| Input material |

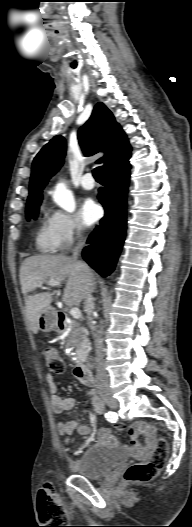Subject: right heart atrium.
I'll list each match as a JSON object with an SVG mask.
<instances>
[{"mask_svg":"<svg viewBox=\"0 0 192 527\" xmlns=\"http://www.w3.org/2000/svg\"><path fill=\"white\" fill-rule=\"evenodd\" d=\"M48 221L58 249L70 246L83 232V227L76 215L59 209L50 211Z\"/></svg>","mask_w":192,"mask_h":527,"instance_id":"obj_1","label":"right heart atrium"}]
</instances>
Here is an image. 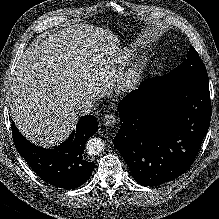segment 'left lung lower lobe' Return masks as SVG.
I'll return each mask as SVG.
<instances>
[{
  "instance_id": "obj_1",
  "label": "left lung lower lobe",
  "mask_w": 219,
  "mask_h": 219,
  "mask_svg": "<svg viewBox=\"0 0 219 219\" xmlns=\"http://www.w3.org/2000/svg\"><path fill=\"white\" fill-rule=\"evenodd\" d=\"M151 79L120 101L122 126L113 139L132 176L144 186L168 182L188 170L212 111L207 80L156 86Z\"/></svg>"
}]
</instances>
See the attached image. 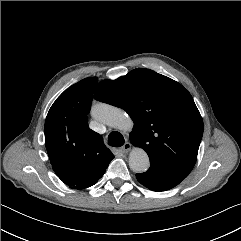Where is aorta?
<instances>
[{"instance_id": "1", "label": "aorta", "mask_w": 241, "mask_h": 241, "mask_svg": "<svg viewBox=\"0 0 241 241\" xmlns=\"http://www.w3.org/2000/svg\"><path fill=\"white\" fill-rule=\"evenodd\" d=\"M94 119L122 131H131L133 121L122 109L105 103H98L91 109ZM129 166L133 172L143 173L150 167V160L144 149L134 147L129 154Z\"/></svg>"}]
</instances>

| What the task asks |
Filter the listing above, keeping only the lines with "each".

| Output of the exercise |
I'll list each match as a JSON object with an SVG mask.
I'll return each mask as SVG.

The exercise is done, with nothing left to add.